When asked about CDPHE’s role in delaying intakes to the state’s mental hospital, an agency spokeswoman referred questions to the COVID Joint Information Center.  A spokeswoman there ultimately referred questions back to the Department of Human Services.

In May, the court-appointed special masters wrote a detailed letter about all the people suffering in jails to the state Department of Public Health and the Environment, beseeching them to release some beds back for those in jail.

“Without substantial admissions to CMHIP, we foresee serious injury and/or death occurring within this population of severely, acutely ill people who have been court-ordered treatment at CMHIP,” Murrie and Gowensmith wrote in a letter to Velton Showell and Dr. Charles Howsare at CDPHE. 

After that letter, which the special masters say the agency didn’t respond to, admissions  into the Pueblo hospital eventually started to happen a little more quickly.

Now, however, state officials are confronting another problem: a critical labor shortage.

The Colorado Mental Health Institute of Pueblo has three shuttered units — about 70 beds total — because they can’t find enough nurses to staff them.

“We really, really unfortunately have those beds there that we can’t use,” Werthwein said. “We’re trying all different things to get staff — but it’s just such a problem. It sucks. We will try anything and everything to get these people the treatment they need.”

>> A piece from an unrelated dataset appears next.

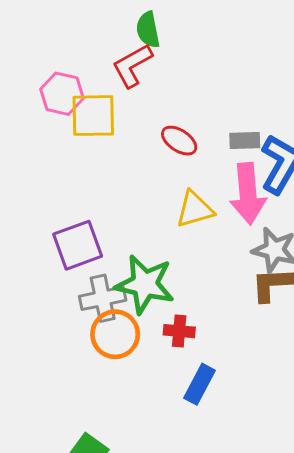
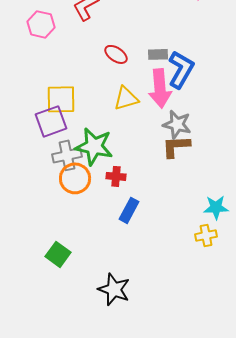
yellow square: (93, 116) -> (61, 99), moved

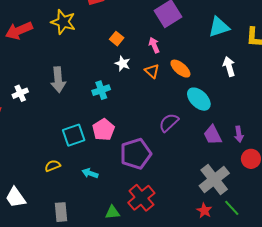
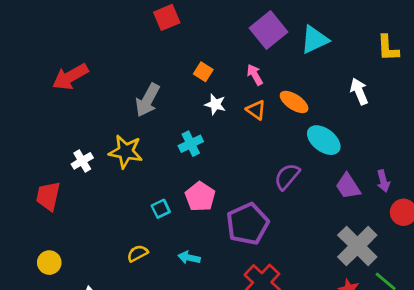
yellow star: (63, 22) -> (126, 152), moved
cyan triangle: (219, 27) -> (315, 40), moved
gray arrow: (58, 80) -> (148, 100), moved, turned 40
cyan square: (74, 135) -> (161, 209), size x0.6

Werthwein said the ultimate solution is to get people charged with misdemeanors and other more minor offenses diverted out of the criminal justice system entirely and into community-based programs that can help them.

But that doesn’t appear to be happening — at least not yet. 

The number of referrals for mental health evaluations in jails fell during the height of the pandemic in 2020 — but has been on a steady increase this year, which means law enforcement officers keep taking people into custody for these low level crimes, probably “because they don’t feel like they have a choice,” Werthwein said.

There were 228 referrals in January 2021 — by August that number was up above 300.